Starting a business can feel very lonely, particularly not knowing who to share your plans with. Your coworkers probably think you're crazy to be leaving a good job. Your lawyer will tell you to incorporate, you're accountant will advise setting up QuickBooks, your priest may recommend confession. Typically this is not the right startup advice, with the possible exception of confession, mainly because each of these so-called advisors are employees, and they don't get it. They each work for somebody else -- -- they probably have never formed a new business and they have a boss they must report to. The employee mentality is totally different than the employer mentality -- this initial advice instead of empowering the entrepreneur, often becomes a barrier.
It is best to talk to people who have been there -- -- successful entrepreneurs who have indeed formed new businesses. They know well the mis-advice and, in some cases, social stigma that is not only untimely but can discourage the startup. Successful entrepreneurs have a penetrating clarity that can simplify your startup.

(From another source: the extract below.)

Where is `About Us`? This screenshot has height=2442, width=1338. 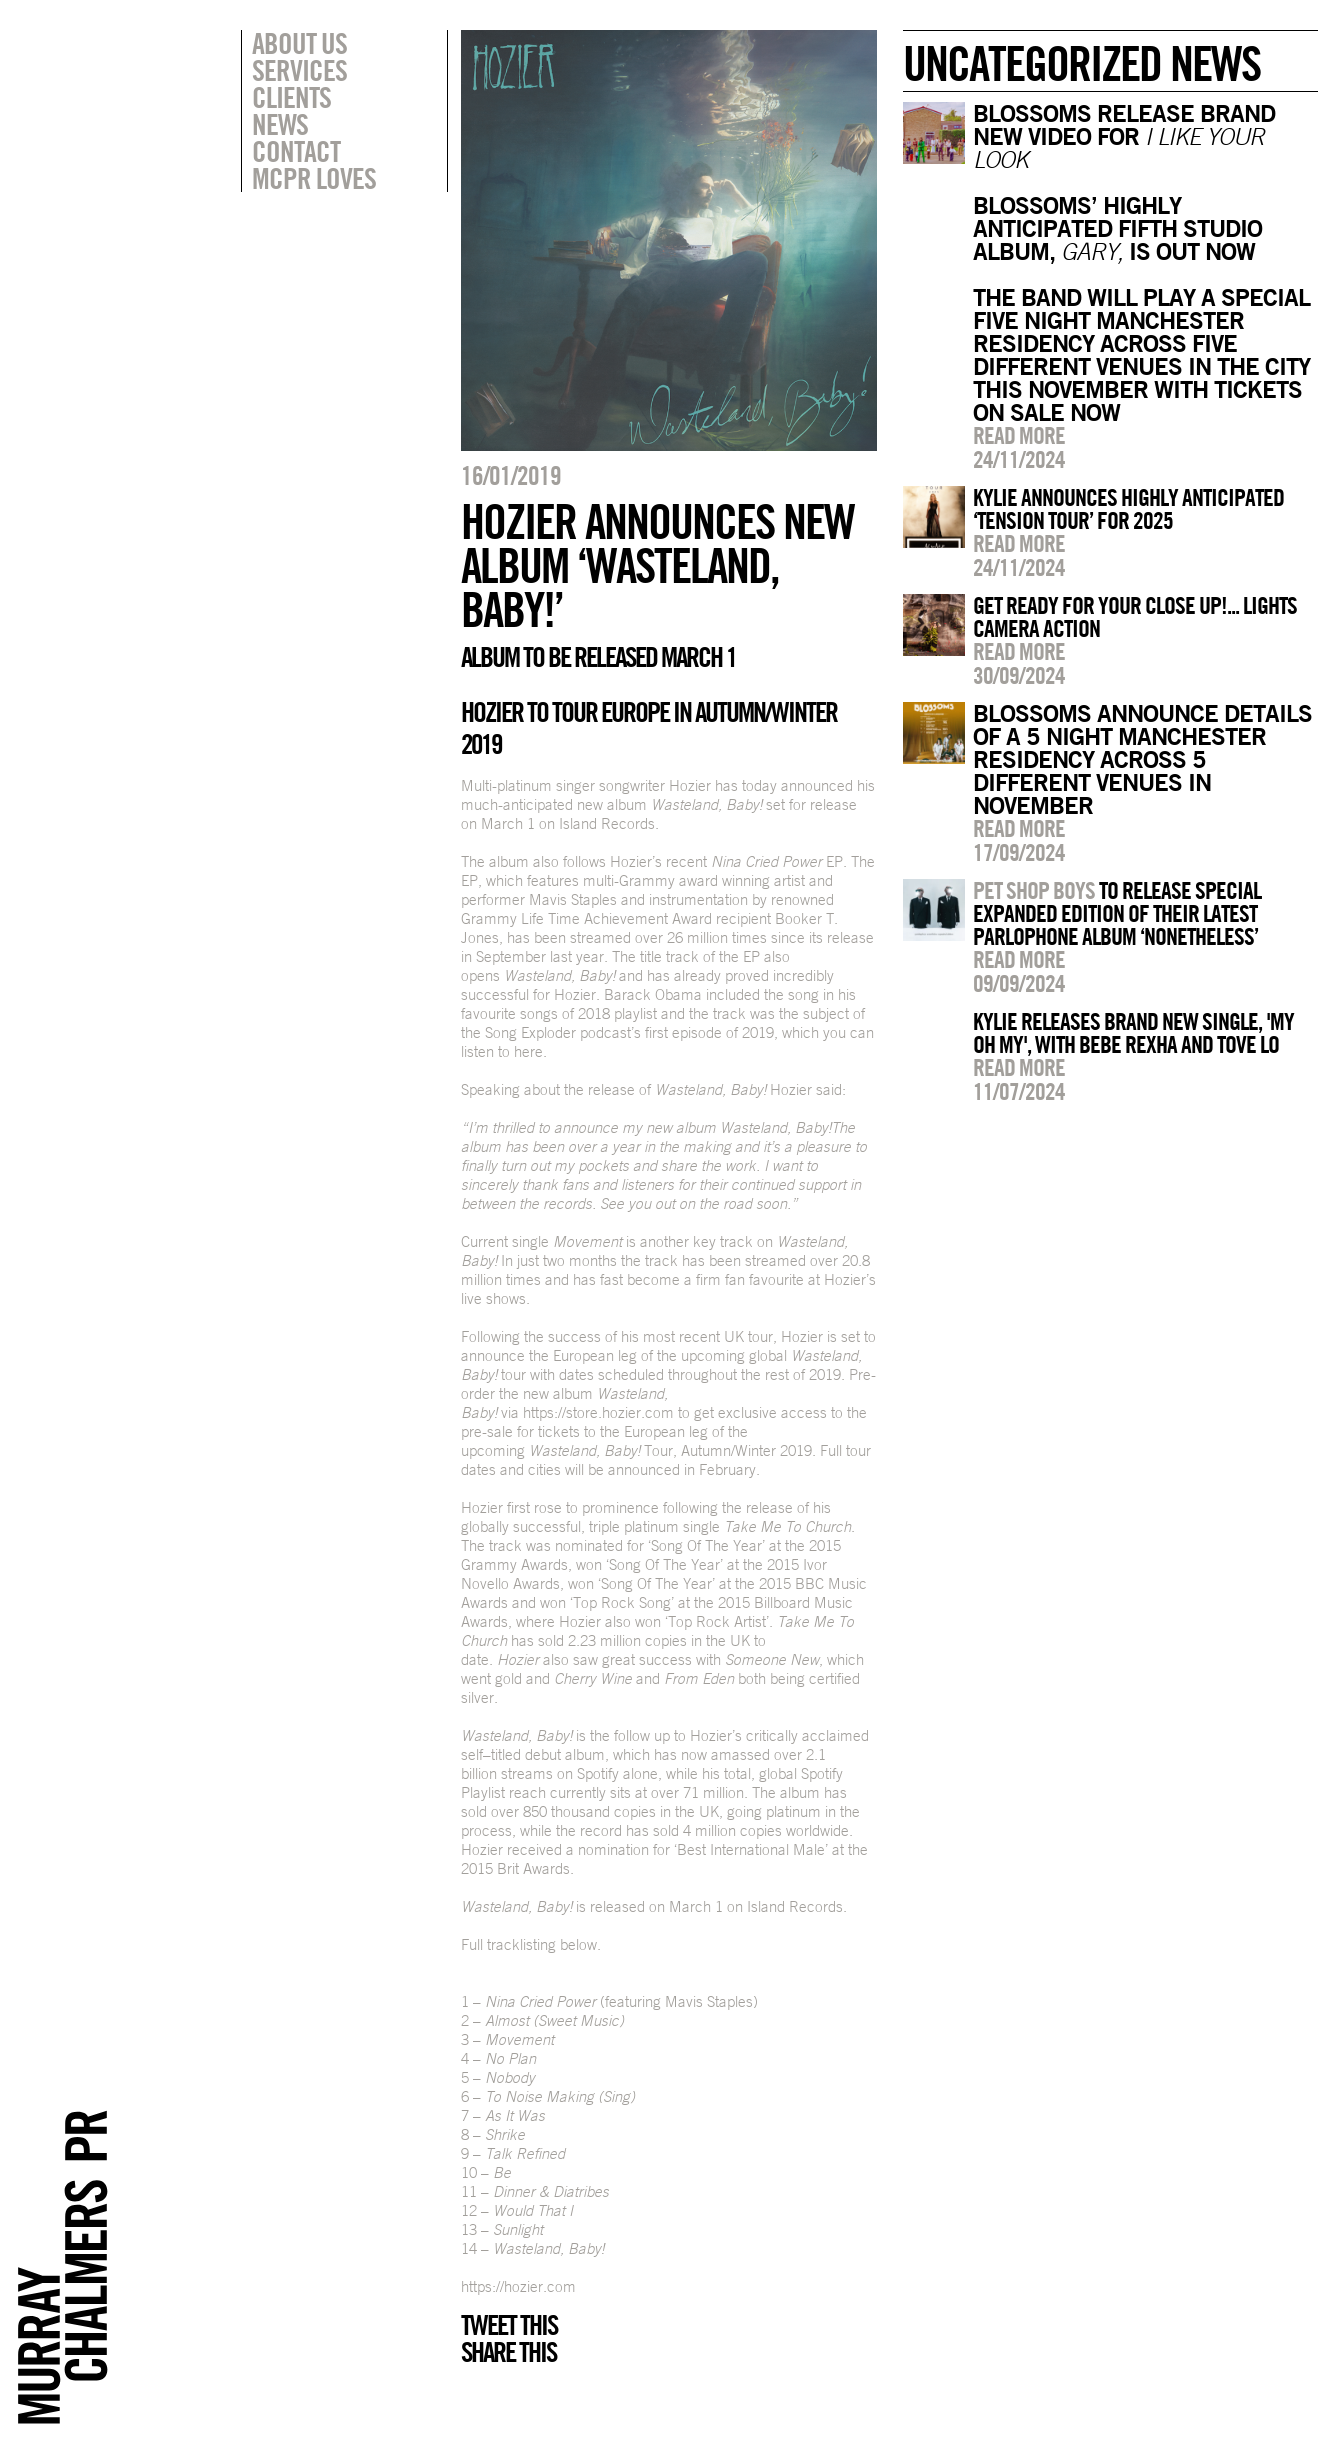 About Us is located at coordinates (299, 43).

Instead of all the above mentioned advice they would tell you that you only need one thing to start, a paying customer.
Our entrepreneur mentors remember well and will recount with passion their transition into a new startup. More than a business start up it is a rite of passage, a baptism of fire in birthing a new enterprise, the transition from the employed to the employing, from performing a job to building your own dream.
Their beginning, like yours, was fueled by a dream, and like you they acted on it. They had the same self-doubt and hesitation and often discouragement --- but unlike advisers who work for somebody else these entrepreneurs took the risk and acted on building their dream.
They have volunteered their time and expertise to help with your transition.